SUPPLIED RECORDS Start Marker

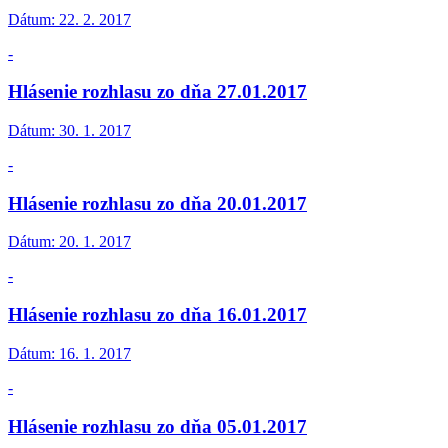
Dátum:
22. 2. 2017
-
Hlásenie rozhlasu zo dňa 27.01.2017
Dátum:
30. 1. 2017
-
Hlásenie rozhlasu zo dňa 20.01.2017
Dátum:
20. 1. 2017
-
Hlásenie rozhlasu zo dňa 16.01.2017
Dátum:
16. 1. 2017
-
Hlásenie rozhlasu zo dňa 05.01.2017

SUPPLIED RECORDS End Marker

### ASSIGNED TASK
Output consists of exactly the lines from the one containing "30. 1. 2017" to the end of the records above, retyped without change and with nothing extra.

### SOLUTION FOR THIS TASK
30. 1. 2017
-
Hlásenie rozhlasu zo dňa 20.01.2017
Dátum:
20. 1. 2017
-
Hlásenie rozhlasu zo dňa 16.01.2017
Dátum:
16. 1. 2017
-
Hlásenie rozhlasu zo dňa 05.01.2017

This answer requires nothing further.